→ **DIRECTIONS**: Write out all of the records precisely. Skip anything that is a picture.

→ **AVAILABLE RECORDS**:
++++++++++++++++++++

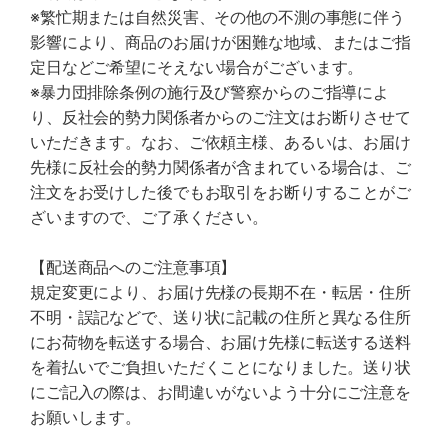
※繁忙期または自然災害、その他の不測の事態に伴う
影響により、商品のお届けが困難な地域、またはご指
定日などご希望にそえない場合がございます。
※暴力団排除条例の施行及び警察からのご指導によ
り、反社会的勢力関係者からのご注文はお断りさせて
いただきます。なお、ご依頼主様、あるいは、お届け
先様に反社会的勢力関係者が含まれている場合は、ご
注文をお受けした後でもお取引をお断りすることがご
ざいますので、ご了承ください。
【配送商品へのご注意事項】
規定変更により、お届け先様の長期不在・転居・住所
不明・誤記などで、送り状に記載の住所と異なる住所
にお荷物を転送する場合、お届け先様に転送する送料
を着払いでご負担いただくことになりました。送り状
にご記入の際は、お間違いがないよう十分にご注意を
お願いします。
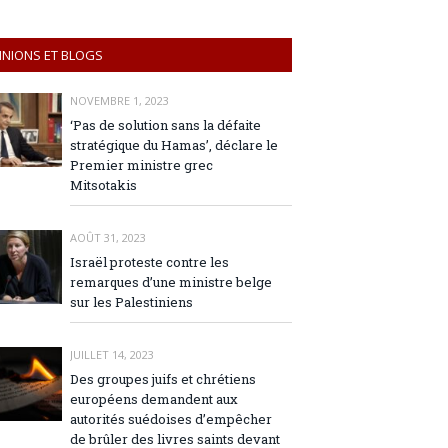
INIONS ET BLOGS
NOVEMBRE 1, 2023
‘Pas de solution sans la défaite
stratégique du Hamas’, déclare le
Premier ministre grec
Mitsotakis
AOÛT 31, 2023
Israël proteste contre les
remarques d’une ministre belge
sur les Palestiniens
JUILLET 14, 2023
Des groupes juifs et chrétiens
européens demandent aux
autorités suédoises d’empêcher
de brûler des livres saints devant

++++++++++++++++++++

→ **WRITTEN REPLY**:
※繁忙期または自然災害、その他の不測の事態に伴う
影響により、商品のお届けが困難な地域、またはご指
定日などご希望にそえない場合がございます。
※暴力団排除条例の施行及び警察からのご指導によ
り、反社会的勢力関係者からのご注文はお断りさせて
いただきます。なお、ご依頼主様、あるいは、お届け
先様に反社会的勢力関係者が含まれている場合は、ご
注文をお受けした後でもお取引をお断りすることがご
ざいますので、ご了承ください。
【配送商品へのご注意事項】
規定変更により、お届け先様の長期不在・転居・住所
不明・誤記などで、送り状に記載の住所と異なる住所
にお荷物を転送する場合、お届け先様に転送する送料
を着払いでご負担いただくことになりました。送り状
にご記入の際は、お間違いがないよう十分にご注意を
お願いします。
INIONS ET BLOGS
NOVEMBRE 1, 2023
‘Pas de solution sans la défaite
stratégique du Hamas’, déclare le
Premier ministre grec
Mitsotakis
AOÛT 31, 2023
Israël proteste contre les
remarques d’une ministre belge
sur les Palestiniens
JUILLET 14, 2023
Des groupes juifs et chrétiens
européens demandent aux
autorités suédoises d’empêcher
de brûler des livres saints devant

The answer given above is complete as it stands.